As far as documentaries go, "Les metamorphoses du choeur (The Metamorphosis of the Choir)" is a lesson in understatement. In fact, director Marie-Claude Treilhou seems motivated by a simple, unassuming love of music. Hers is a low-temperature fascination. Along with cinematographer Pierre Stoeber, she takes the camera to amateur choir practices and films the lessons, the rehearsals and the stage performance, quietly reveling in the no-nonsense, unpretentious telling of it all.

The cast consists of choir master/instructor Claire Marchand, choir members from the Maurice Ravel Institute of Music in Paris, and some teachers. The setting is the Institute building. The frames show people (adults and school children) in various stages of practice -- limbering up their mouth muscles or launching into song. On occasion, there are shots of a teacher giving individual advice to one or the other of the students. There is nothing else.

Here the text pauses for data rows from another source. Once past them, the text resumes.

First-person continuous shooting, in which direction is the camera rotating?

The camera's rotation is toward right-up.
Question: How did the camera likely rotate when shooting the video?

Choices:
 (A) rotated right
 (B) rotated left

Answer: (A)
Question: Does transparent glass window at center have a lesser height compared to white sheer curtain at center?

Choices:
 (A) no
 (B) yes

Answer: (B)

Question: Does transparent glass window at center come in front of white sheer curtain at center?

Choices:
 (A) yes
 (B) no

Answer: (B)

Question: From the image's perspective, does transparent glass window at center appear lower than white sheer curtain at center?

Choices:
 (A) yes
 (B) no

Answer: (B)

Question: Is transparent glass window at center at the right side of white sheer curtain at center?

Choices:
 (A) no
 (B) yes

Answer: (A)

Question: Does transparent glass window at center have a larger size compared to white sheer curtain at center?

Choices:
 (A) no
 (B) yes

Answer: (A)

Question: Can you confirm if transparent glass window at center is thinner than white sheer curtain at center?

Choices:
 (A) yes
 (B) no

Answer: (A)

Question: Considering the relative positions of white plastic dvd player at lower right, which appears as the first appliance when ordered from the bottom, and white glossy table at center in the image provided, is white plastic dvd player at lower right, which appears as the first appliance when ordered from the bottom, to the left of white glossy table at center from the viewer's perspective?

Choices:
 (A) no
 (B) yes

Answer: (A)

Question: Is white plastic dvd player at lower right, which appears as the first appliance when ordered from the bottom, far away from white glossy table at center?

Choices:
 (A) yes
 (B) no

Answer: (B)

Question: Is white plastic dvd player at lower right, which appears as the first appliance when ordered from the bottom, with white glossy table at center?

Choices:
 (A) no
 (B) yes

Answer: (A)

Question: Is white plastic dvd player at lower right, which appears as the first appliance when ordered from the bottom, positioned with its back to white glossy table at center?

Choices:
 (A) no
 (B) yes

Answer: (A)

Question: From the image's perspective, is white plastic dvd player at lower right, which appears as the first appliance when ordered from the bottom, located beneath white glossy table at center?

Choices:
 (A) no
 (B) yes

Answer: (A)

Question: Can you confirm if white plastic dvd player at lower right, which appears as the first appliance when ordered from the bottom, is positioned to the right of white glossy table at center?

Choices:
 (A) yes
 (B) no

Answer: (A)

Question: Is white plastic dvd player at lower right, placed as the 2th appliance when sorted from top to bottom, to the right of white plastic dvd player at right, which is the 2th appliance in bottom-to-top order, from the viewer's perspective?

What surfaces is the joy of singing in unison, and the gradual acquiring of musical skills that match the subtle, gradual metamorphoses of mind and body. Trite as it seems, singing really does help perk up the senses and create a feeling of well-being. Accordingly, weekly choir practice is a source of true happiness to many of the adults in the film, and for the children it opens a window to a world of music and camaraderie that had previously been unknown. Marchand's method is to have the kids exercise before practice, doing stretches or playing musical chairs to relax and get warmed up. Initially a little shy or bored, the children learn to move better, read music and sing in the space of a few weeks, and the way their expressions open up or become immersed in concentration is inspiring.